EXERCISE PROMPT: Return the records, each one exactly as written.

[Stored data entries]
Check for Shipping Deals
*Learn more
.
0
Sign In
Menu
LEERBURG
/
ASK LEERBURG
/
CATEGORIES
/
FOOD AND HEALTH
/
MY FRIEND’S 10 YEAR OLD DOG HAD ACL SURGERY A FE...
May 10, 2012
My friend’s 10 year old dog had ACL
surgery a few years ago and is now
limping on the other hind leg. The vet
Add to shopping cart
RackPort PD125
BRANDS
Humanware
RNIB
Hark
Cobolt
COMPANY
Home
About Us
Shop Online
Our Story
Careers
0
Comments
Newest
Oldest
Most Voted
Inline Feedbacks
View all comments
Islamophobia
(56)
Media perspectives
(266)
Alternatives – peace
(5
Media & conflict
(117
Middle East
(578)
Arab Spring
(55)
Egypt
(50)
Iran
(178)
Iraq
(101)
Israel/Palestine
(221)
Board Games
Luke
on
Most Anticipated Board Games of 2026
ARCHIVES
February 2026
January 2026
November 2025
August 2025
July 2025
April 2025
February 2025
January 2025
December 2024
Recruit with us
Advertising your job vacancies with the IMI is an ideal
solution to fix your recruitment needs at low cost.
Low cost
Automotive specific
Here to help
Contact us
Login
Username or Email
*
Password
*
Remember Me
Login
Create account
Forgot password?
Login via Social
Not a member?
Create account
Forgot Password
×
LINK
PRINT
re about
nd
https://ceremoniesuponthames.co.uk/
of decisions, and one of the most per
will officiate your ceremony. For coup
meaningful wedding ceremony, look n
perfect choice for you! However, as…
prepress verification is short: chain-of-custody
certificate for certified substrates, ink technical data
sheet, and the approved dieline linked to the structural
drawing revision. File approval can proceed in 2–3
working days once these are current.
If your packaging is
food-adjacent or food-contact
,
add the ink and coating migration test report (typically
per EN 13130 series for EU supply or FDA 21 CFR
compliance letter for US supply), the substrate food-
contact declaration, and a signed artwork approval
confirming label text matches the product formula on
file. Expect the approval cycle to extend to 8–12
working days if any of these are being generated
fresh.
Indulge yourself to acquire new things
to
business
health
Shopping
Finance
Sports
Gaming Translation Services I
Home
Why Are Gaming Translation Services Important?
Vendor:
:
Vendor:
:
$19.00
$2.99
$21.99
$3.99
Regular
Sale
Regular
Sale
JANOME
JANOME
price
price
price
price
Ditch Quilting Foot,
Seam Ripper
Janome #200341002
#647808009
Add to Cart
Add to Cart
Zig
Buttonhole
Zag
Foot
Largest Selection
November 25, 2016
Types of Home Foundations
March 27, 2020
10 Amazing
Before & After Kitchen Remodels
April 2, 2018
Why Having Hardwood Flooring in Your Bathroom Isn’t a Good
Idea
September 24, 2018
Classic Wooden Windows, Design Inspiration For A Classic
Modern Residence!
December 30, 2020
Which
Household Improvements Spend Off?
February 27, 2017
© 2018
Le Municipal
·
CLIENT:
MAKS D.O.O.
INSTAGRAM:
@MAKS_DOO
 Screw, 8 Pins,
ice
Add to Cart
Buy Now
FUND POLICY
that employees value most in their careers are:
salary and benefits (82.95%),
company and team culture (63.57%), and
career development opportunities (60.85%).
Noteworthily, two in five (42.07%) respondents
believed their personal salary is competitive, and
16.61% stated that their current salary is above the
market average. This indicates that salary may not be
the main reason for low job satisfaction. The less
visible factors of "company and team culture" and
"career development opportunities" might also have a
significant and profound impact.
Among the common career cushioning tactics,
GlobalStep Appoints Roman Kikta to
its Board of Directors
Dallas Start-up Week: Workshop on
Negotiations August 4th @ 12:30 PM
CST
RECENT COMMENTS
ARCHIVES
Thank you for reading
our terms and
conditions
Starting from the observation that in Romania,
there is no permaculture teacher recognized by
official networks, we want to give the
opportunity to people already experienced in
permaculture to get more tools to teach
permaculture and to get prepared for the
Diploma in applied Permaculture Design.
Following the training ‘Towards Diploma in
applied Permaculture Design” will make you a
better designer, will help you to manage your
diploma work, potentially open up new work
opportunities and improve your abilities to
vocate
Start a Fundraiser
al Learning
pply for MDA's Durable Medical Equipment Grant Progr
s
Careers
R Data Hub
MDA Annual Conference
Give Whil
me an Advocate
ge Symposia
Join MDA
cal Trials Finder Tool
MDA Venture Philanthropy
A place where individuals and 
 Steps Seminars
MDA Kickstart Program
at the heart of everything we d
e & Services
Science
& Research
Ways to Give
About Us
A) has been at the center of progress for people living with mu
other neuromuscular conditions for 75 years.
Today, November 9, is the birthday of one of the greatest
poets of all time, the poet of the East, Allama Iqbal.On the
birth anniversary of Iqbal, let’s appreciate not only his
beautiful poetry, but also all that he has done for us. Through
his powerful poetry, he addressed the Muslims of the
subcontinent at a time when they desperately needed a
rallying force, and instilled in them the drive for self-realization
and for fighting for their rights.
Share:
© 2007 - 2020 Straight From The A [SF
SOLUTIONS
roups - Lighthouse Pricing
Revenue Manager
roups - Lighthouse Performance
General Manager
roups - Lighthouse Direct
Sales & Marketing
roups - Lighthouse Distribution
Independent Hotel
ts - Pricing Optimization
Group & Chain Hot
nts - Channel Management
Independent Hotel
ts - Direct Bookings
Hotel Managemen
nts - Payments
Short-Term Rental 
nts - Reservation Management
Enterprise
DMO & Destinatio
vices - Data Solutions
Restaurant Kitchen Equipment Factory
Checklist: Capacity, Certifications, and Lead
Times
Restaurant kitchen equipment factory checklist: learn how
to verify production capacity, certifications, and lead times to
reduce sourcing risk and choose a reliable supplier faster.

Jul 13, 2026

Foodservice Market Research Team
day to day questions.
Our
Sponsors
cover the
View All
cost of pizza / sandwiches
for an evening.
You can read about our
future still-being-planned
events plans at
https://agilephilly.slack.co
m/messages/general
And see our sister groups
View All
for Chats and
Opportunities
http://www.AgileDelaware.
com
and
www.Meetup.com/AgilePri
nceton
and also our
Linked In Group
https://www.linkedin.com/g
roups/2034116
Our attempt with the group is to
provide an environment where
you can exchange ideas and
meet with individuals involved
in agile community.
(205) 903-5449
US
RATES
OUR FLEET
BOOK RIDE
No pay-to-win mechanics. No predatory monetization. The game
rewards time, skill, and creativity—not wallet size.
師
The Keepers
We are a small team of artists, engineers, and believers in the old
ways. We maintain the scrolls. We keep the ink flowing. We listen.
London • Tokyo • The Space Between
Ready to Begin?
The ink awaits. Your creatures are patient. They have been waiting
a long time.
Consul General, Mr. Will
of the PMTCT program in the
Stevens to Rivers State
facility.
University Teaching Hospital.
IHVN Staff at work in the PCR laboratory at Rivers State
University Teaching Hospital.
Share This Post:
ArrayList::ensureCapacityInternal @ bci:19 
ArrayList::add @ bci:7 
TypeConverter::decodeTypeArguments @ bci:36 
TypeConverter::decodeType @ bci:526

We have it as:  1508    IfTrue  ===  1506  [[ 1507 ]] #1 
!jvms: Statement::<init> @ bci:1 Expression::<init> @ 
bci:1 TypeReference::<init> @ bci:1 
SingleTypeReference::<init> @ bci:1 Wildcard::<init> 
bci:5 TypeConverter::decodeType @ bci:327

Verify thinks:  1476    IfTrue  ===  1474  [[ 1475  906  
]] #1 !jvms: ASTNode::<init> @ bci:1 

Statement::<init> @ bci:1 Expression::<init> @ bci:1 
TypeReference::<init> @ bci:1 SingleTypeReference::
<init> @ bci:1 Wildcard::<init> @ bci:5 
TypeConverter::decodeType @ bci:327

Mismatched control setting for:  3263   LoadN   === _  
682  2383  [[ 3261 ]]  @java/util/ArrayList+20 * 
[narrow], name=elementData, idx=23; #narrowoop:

ANSWER FOR THIS EXERCISE:
Check for Shipping Deals
*Learn more
.
0
Sign In
Menu
LEERBURG
/
ASK LEERBURG
/
CATEGORIES
/
FOOD AND HEALTH
/
MY FRIEND’S 10 YEAR OLD DOG HAD ACL SURGERY A FE...
May 10, 2012
My friend’s 10 year old dog had ACL
surgery a few years ago and is now
limping on the other hind leg. The vet
Add to shopping cart
RackPort PD125
BRANDS
Humanware
RNIB
Hark
Cobolt
COMPANY
Home
About Us
Shop Online
Our Story
Careers
0
Comments
Newest
Oldest
Most Voted
Inline Feedbacks
View all comments
Islamophobia
(56)
Media perspectives
(266)
Alternatives – peace
(5
Media & conflict
(117
Middle East
(578)
Arab Spring
(55)
Egypt
(50)
Iran
(178)
Iraq
(101)
Israel/Palestine
(221)
Board Games
Luke
on
Most Anticipated Board Games of 2026
ARCHIVES
February 2026
January 2026
November 2025
August 2025
July 2025
April 2025
February 2025
January 2025
December 2024
Recruit with us
Advertising your job vacancies with the IMI is an ideal
solution to fix your recruitment needs at low cost.
Low cost
Automotive specific
Here to help
Contact us
Login
Username or Email
*
Password
*
Remember Me
Login
Create account
Forgot password?
Login via Social
Not a member?
Create account
Forgot Password
×
LINK
PRINT
re about
nd
https://ceremoniesuponthames.co.uk/
of decisions, and one of the most per
will officiate your ceremony. For coup
meaningful wedding ceremony, look n
perfect choice for you! However, as…
prepress verification is short: chain-of-custody
certificate for certified substrates, ink technical data
sheet, and the approved dieline linked to the structural
drawing revision. File approval can proceed in 2–3
working days once these are current.
If your packaging is
food-adjacent or food-contact
,
add the ink and coating migration test report (typically
per EN 13130 series for EU supply or FDA 21 CFR
compliance letter for US supply), the substrate food-
contact declaration, and a signed artwork approval
confirming label text matches the product formula on
file. Expect the approval cycle to extend to 8–12
working days if any of these are being generated
fresh.
Indulge yourself to acquire new things
to
business
health
Shopping
Finance
Sports
Gaming Translation Services I
Home
Why Are Gaming Translation Services Important?
Vendor:
:
Vendor:
:
$19.00
$2.99
$21.99
$3.99
Regular
Sale
Regular
Sale
JANOME
JANOME
price
price
price
price
Ditch Quilting Foot,
Seam Ripper
Janome #200341002
#647808009
Add to Cart
Add to Cart
Zig
Buttonhole
Zag
Foot
Largest Selection
November 25, 2016
Types of Home Foundations
March 27, 2020
10 Amazing
Before & After Kitchen Remodels
April 2, 2018
Why Having Hardwood Flooring in Your Bathroom Isn’t a Good
Idea
September 24, 2018
Classic Wooden Windows, Design Inspiration For A Classic
Modern Residence!
December 30, 2020
Which
Household Improvements Spend Off?
February 27, 2017
© 2018
Le Municipal
·
CLIENT:
MAKS D.O.O.
INSTAGRAM:
@MAKS_DOO
 Screw, 8 Pins,
ice
Add to Cart
Buy Now
FUND POLICY
that employees value most in their careers are:
salary and benefits (82.95%),
company and team culture (63.57%), and
career development opportunities (60.85%).
Noteworthily, two in five (42.07%) respondents
believed their personal salary is competitive, and
16.61% stated that their current salary is above the
market average. This indicates that salary may not be
the main reason for low job satisfaction. The less
visible factors of "company and team culture" and
"career development opportunities" might also have a
significant and profound impact.
Among the common career cushioning tactics,
GlobalStep Appoints Roman Kikta to
its Board of Directors
Dallas Start-up Week: Workshop on
Negotiations August 4th @ 12:30 PM
CST
RECENT COMMENTS
ARCHIVES
Thank you for reading
our terms and
conditions
Starting from the observation that in Romania,
there is no permaculture teacher recognized by
official networks, we want to give the
opportunity to people already experienced in
permaculture to get more tools to teach
permaculture and to get prepared for the
Diploma in applied Permaculture Design.
Following the training ‘Towards Diploma in
applied Permaculture Design” will make you a
better designer, will help you to manage your
diploma work, potentially open up new work
opportunities and improve your abilities to
vocate
Start a Fundraiser
al Learning
pply for MDA's Durable Medical Equipment Grant Progr
s
Careers
R Data Hub
MDA Annual Conference
Give Whil
me an Advocate
ge Symposia
Join MDA
cal Trials Finder Tool
MDA Venture Philanthropy
A place where individuals and 
 Steps Seminars
MDA Kickstart Program
at the heart of everything we d
e & Services
Science
& Research
Ways to Give
About Us
A) has been at the center of progress for people living with mu
other neuromuscular conditions for 75 years.
Today, November 9, is the birthday of one of the greatest
poets of all time, the poet of the East, Allama Iqbal.On the
birth anniversary of Iqbal, let’s appreciate not only his
beautiful poetry, but also all that he has done for us. Through
his powerful poetry, he addressed the Muslims of the
subcontinent at a time when they desperately needed a
rallying force, and instilled in them the drive for self-realization
and for fighting for their rights.
Share:
© 2007 - 2020 Straight From The A [SF
SOLUTIONS
roups - Lighthouse Pricing
Revenue Manager
roups - Lighthouse Performance
General Manager
roups - Lighthouse Direct
Sales & Marketing
roups - Lighthouse Distribution
Independent Hotel
ts - Pricing Optimization
Group & Chain Hot
nts - Channel Management
Independent Hotel
ts - Direct Bookings
Hotel Managemen
nts - Payments
Short-Term Rental 
nts - Reservation Management
Enterprise
DMO & Destinatio
vices - Data Solutions
Restaurant Kitchen Equipment Factory
Checklist: Capacity, Certifications, and Lead
Times
Restaurant kitchen equipment factory checklist: learn how
to verify production capacity, certifications, and lead times to
reduce sourcing risk and choose a reliable supplier faster.

Jul 13, 2026

Foodservice Market Research Team
day to day questions.
Our
Sponsors
cover the
View All
cost of pizza / sandwiches
for an evening.
You can read about our
future still-being-planned
events plans at
https://agilephilly.slack.co
m/messages/general
And see our sister groups
View All
for Chats and
Opportunities
http://www.AgileDelaware.
com
and
www.Meetup.com/AgilePri
nceton
and also our
Linked In Group
https://www.linkedin.com/g
roups/2034116
Our attempt with the group is to
provide an environment where
you can exchange ideas and
meet with individuals involved
in agile community.
(205) 903-5449
US
RATES
OUR FLEET
BOOK RIDE
No pay-to-win mechanics. No predatory monetization. The game
rewards time, skill, and creativity—not wallet size.
師
The Keepers
We are a small team of artists, engineers, and believers in the old
ways. We maintain the scrolls. We keep the ink flowing. We listen.
London • Tokyo • The Space Between
Ready to Begin?
The ink awaits. Your creatures are patient. They have been waiting
a long time.
Consul General, Mr. Will
of the PMTCT program in the
Stevens to Rivers State
facility.
University Teaching Hospital.
IHVN Staff at work in the PCR laboratory at Rivers State
University Teaching Hospital.
Share This Post:
ArrayList::ensureCapacityInternal @ bci:19 
ArrayList::add @ bci:7 
TypeConverter::decodeTypeArguments @ bci:36 
TypeConverter::decodeType @ bci:526

We have it as:  1508    IfTrue  ===  1506  [[ 1507 ]] #1 
!jvms: Statement::<init> @ bci:1 Expression::<init> @ 
bci:1 TypeReference::<init> @ bci:1 
SingleTypeReference::<init> @ bci:1 Wildcard::<init> 
bci:5 TypeConverter::decodeType @ bci:327

Verify thinks:  1476    IfTrue  ===  1474  [[ 1475  906  
]] #1 !jvms: ASTNode::<init> @ bci:1 

Statement::<init> @ bci:1 Expression::<init> @ bci:1 
TypeReference::<init> @ bci:1 SingleTypeReference::
<init> @ bci:1 Wildcard::<init> @ bci:5 
TypeConverter::decodeType @ bci:327

Mismatched control setting for:  3263   LoadN   === _  
682  2383  [[ 3261 ]]  @java/util/ArrayList+20 * 
[narrow], name=elementData, idx=23; #narrowoop:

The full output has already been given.